Friday, March 7, 2014


I've been recently posting here regarding the Region of Waterloo Annual Drinking Water Reports for Cambridge and Waterloo. Today is Kitchener's turn.

The Woolner Well Supply is located on the west side banks of the Grand River, downstream from Safety-Kleen in Breslau and the former Pompeii and Forwell wellfields. The Region would have us believe that those wellfields were closed in the mid 90's due to the world's most powerful bacteria. The Woolner wells have been problematic for many years due to both algae and possibly phenols (guess from where) causing taste and odour problems. It would be unseemly to drop this well system too quickly from the reports so it is being allowed to die a natural death. In the last few years it's been shut down intermittently but in 2013 it didn't run at all.

The Strange St. Well System consists of five wells. This system had Trichloroethylene in it as long ago as 1986. This past year four of the five wells were shut down without explanation. Well K11A and well K18 were off-line for 29 weeks, well K13 for 13 weeks and well K19 for 47 weeks! These wells are geographically spread out and are pumped into the Strange St. reservoir. This should sucessfully dilute individual contaminants but obviously there are still problems. The test results published are for 2012 not 2013. There are also chloramines (disinfectant by-products) that routinely exceed half of the drinking water standards for them.
The Greenbrook Well System consists of five wells also. Wells K1 and K2 were off-line for 34 weeks each and well K8 was off-line for 26 weeks. This kind of puts a perspective on lawn watering and other water restrictions doesn't it?

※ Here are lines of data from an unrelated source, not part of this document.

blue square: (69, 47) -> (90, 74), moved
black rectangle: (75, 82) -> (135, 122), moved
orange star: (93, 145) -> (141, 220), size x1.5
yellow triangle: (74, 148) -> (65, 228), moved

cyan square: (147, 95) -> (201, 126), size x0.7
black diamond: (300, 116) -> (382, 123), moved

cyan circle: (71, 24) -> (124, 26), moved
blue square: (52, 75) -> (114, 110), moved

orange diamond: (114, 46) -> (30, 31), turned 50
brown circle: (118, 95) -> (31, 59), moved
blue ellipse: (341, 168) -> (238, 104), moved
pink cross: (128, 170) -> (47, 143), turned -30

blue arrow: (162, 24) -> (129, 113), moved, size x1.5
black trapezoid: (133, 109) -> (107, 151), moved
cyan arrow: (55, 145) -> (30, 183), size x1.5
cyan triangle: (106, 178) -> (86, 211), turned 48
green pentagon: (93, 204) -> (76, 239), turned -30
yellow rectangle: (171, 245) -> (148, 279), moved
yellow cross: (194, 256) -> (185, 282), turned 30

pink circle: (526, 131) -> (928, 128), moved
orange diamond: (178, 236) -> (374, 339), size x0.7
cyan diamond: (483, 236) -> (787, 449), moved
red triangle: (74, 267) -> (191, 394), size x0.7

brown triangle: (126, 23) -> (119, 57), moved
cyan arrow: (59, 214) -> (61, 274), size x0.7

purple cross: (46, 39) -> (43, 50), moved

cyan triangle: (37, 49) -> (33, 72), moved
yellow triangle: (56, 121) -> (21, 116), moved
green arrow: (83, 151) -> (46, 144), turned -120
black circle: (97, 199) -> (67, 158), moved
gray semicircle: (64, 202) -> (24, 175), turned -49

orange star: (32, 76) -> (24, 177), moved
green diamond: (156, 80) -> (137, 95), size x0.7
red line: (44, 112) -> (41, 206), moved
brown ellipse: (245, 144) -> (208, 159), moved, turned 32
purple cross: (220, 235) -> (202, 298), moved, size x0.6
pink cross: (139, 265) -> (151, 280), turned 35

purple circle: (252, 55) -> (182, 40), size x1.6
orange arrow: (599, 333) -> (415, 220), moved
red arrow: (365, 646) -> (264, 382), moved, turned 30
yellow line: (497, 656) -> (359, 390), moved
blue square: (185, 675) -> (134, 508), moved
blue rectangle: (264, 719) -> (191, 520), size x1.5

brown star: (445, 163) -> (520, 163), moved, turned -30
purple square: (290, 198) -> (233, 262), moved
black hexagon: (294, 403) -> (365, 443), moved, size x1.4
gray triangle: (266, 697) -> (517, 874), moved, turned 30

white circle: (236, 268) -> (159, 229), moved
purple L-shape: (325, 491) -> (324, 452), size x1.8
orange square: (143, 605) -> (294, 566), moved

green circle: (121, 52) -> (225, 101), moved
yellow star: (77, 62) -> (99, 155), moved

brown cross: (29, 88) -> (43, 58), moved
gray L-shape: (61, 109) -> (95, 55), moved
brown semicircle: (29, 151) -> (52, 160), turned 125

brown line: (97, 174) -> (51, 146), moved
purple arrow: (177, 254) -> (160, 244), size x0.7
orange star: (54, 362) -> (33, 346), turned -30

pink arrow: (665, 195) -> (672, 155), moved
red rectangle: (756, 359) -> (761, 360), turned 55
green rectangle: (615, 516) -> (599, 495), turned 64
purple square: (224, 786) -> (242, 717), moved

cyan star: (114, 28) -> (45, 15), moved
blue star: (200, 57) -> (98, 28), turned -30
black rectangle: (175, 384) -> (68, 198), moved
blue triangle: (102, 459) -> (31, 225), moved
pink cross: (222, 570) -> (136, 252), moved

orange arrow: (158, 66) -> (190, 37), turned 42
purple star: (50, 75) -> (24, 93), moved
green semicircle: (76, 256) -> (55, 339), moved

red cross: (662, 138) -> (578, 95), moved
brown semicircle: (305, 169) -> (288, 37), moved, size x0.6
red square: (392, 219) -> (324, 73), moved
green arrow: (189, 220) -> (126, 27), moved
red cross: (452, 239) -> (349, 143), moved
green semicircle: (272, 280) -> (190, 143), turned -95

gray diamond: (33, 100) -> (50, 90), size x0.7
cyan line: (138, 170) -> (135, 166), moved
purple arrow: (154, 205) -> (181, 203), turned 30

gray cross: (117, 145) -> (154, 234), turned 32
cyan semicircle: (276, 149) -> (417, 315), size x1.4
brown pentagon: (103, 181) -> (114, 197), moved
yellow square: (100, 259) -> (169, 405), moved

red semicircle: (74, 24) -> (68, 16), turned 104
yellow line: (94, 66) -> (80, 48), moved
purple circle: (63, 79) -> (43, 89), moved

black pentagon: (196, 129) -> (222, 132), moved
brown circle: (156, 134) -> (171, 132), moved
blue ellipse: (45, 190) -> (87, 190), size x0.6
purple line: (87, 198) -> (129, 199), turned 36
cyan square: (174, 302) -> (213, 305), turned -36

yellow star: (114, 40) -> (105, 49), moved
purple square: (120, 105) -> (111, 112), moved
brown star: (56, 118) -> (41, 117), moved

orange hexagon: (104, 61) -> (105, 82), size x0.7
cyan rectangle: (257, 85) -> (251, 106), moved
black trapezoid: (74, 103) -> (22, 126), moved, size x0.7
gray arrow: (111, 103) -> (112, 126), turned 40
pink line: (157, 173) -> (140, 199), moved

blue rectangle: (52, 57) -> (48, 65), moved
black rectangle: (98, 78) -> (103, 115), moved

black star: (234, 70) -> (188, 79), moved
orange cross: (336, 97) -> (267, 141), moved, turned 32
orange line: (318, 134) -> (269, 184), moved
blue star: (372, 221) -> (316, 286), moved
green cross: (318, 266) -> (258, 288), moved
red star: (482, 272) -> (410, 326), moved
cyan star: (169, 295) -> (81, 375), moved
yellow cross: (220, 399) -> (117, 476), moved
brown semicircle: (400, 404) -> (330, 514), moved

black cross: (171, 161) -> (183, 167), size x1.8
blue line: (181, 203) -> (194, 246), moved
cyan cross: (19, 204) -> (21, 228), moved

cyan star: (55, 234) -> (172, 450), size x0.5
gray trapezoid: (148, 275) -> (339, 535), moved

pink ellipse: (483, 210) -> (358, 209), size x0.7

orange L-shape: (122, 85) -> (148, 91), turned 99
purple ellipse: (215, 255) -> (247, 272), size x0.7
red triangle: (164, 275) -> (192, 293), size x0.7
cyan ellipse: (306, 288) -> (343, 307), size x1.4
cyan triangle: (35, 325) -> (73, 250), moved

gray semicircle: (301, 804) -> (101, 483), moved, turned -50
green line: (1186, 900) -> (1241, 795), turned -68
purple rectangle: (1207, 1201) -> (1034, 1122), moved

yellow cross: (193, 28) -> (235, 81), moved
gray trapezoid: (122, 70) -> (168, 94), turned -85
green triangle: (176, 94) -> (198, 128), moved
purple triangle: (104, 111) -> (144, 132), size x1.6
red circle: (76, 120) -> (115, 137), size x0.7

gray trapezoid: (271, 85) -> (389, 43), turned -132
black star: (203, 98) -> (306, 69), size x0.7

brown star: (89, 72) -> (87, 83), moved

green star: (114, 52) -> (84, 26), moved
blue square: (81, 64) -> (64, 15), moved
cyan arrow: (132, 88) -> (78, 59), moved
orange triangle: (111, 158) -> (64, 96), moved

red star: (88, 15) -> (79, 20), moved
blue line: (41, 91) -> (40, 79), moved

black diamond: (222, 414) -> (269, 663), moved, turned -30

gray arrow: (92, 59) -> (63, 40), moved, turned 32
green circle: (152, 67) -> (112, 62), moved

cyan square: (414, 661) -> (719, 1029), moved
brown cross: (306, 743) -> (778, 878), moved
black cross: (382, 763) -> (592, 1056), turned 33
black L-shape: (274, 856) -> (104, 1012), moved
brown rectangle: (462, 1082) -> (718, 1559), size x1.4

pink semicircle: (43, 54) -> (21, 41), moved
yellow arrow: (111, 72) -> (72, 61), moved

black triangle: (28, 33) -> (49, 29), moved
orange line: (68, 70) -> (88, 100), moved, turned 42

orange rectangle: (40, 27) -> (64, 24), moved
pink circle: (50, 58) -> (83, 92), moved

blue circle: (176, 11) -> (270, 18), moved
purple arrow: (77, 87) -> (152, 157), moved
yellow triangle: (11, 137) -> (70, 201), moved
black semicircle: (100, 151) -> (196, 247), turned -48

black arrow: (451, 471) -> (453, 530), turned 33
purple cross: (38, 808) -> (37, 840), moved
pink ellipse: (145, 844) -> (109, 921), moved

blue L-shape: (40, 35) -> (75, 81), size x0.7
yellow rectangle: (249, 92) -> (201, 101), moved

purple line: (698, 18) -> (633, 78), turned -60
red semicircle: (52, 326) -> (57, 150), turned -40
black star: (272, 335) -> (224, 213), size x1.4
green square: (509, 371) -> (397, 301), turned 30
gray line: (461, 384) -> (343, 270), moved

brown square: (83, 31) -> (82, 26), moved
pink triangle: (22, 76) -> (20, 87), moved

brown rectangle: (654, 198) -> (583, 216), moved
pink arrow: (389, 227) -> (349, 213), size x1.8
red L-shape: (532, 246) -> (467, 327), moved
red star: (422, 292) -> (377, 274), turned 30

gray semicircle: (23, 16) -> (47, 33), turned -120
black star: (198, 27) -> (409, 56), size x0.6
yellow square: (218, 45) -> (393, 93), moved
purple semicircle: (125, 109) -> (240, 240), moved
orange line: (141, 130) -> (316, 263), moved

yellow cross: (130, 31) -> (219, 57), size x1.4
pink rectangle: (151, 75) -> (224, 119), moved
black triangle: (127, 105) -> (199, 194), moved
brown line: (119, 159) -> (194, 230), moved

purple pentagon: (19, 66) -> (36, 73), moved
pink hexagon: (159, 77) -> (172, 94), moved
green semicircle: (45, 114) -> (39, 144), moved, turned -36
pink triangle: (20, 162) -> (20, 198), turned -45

This well system is located east of the former Ottawa St. Landfill site. A few years back this wellfield was shutdown completely while special treatment was installed due to the presence of an industrial chemical namely 1,4 dioxane. Interestingly liquid solvent wastes including 1,4 dioxane were being dumped into the Ottawa St. Landfill by Varnicolor Chemical (Elmira) in the 80's and early 90's. This occasioned only a minor scandal at the time and the Region promised to tighten up their inspections of incoming loads. Too little, too late. Now we have the scenario whereby a known contaminant to regional drinking wells is not being routinely tested and reported in the Annual Reports. This also applies to NDMA which has been found both in Elmira and Cambridge. I suspect it's everywhere else in the region but you'll never find what you don't test for.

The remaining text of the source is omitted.